In 1997, when I became the director of the Center of Science and Industry (COSI) museum in Columbus, Ohio, I had an opportunity to put all I knew about leadership into practice. I was responsible for the daily operations and P&L of an existing science center, the construction of its US$125 million new home, the design of the exhibits and education programs, the business processes and operating systems that the new facility would need, and the completion of a $40 million private-sector fund-raising campaign.
We had a lean staff and a flat organization. Stakeholders included COSI associates, the city’s leading business figures, the mayor, the city council, the governor, and museum visitors. Each person on our core team brought relevant experiences and competencies to the table, but we faced a huge array of challenges unlike anything we had dealt with before. I realized quickly that one of my most important tasks was to ensure that the team was building creative and robust answers to every question.
This in turn meant we had to come to a shared understanding of our situation, tap the knowledge around us, and continually examine and test the answers and solutions we thought we had in place. In other words, we were acting like exploratory scientists, and our terrain was an evolving institution.
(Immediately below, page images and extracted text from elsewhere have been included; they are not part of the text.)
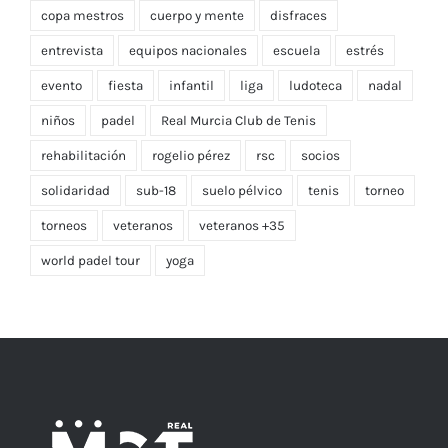
copa mestros
cuerpo y mente
disfraces
entrevista
equipos nacionales
escuela
estrés
evento
fiesta
infantil
liga
ludoteca
nadal
niños
padel
Real Murcia Club de Tenis
rehabilitación
rogelio pérez
rsc
socios
solidaridad
sub-18
suelo pélvico
tenis
torneo
torneos
veteranos
veteranos +35
world padel tour
yoga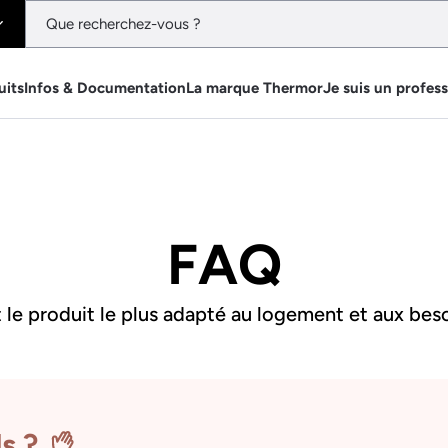
uits
Infos & Documentation
La marque Thermor
Je suis un profes
FAQ
le produit le plus adapté au logement et aux beso
ls ?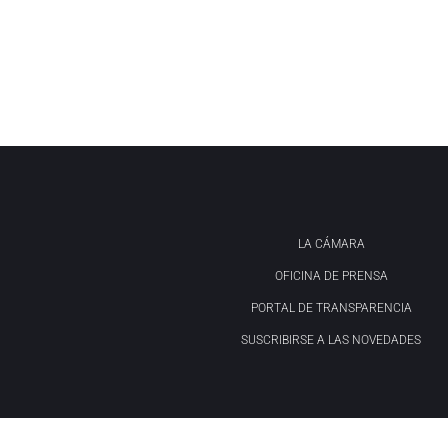
LA CÁMARA
OFICINA DE PRENSA
PORTAL DE TRANSPARENCIA
SUSCRIBIRSE A LAS NOVEDADES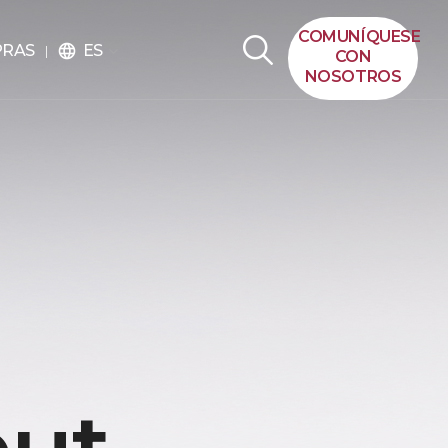
COMUNÍQUESE
ES
PRAS
language
CON
NOSOTROS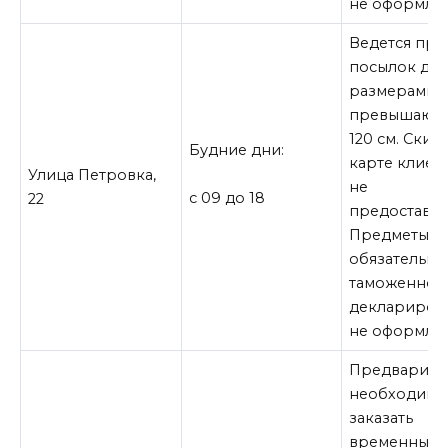
не оформляю
Ведется пр
посылок до 1
размерами, 
превышающ
120 см. Скид
Будние дни:
карте клиен
Улица Петровка,
не
с 09 до 18
22
предоставля
Предметы,
обязательны
таможенном
деклариров
не оформляю
Предварите
необходимо
заказать
временный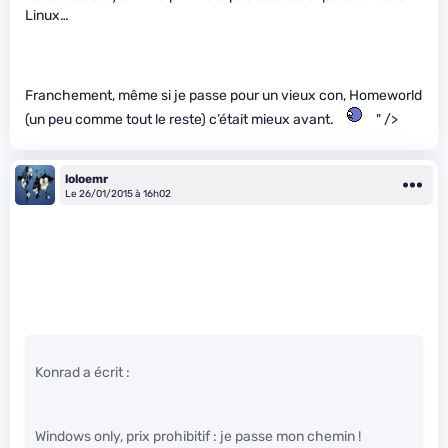
Linux…
Franchement, même si je passe pour un vieux con, Homeworld
(un peu comme tout le reste) c’était mieux avant.
" />
loloemr
Le 26/01/2015 à 16h02
Konrad a écrit :
Windows only, prix prohibitif : je passe mon chemin !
As I’ve worked in science education over the years, I have wondered why this type of leadership seems so rare in U.S. schools. This question drew me to collaborate with Karl J. Klimek and Elsie Ritzenhein on the book Generative Leadership: Shaping New Futures for Today’s Schools. In the research on the human mind and brain that my coauthors and I conducted for that project, we learned much about the strong relationship between effective leading and effective learning.
According to the classroom-oriented cognitive researchers Renate Numella Caine and Geoffrey Caine, the brain’s natural learning process works most effectively when three elements are present.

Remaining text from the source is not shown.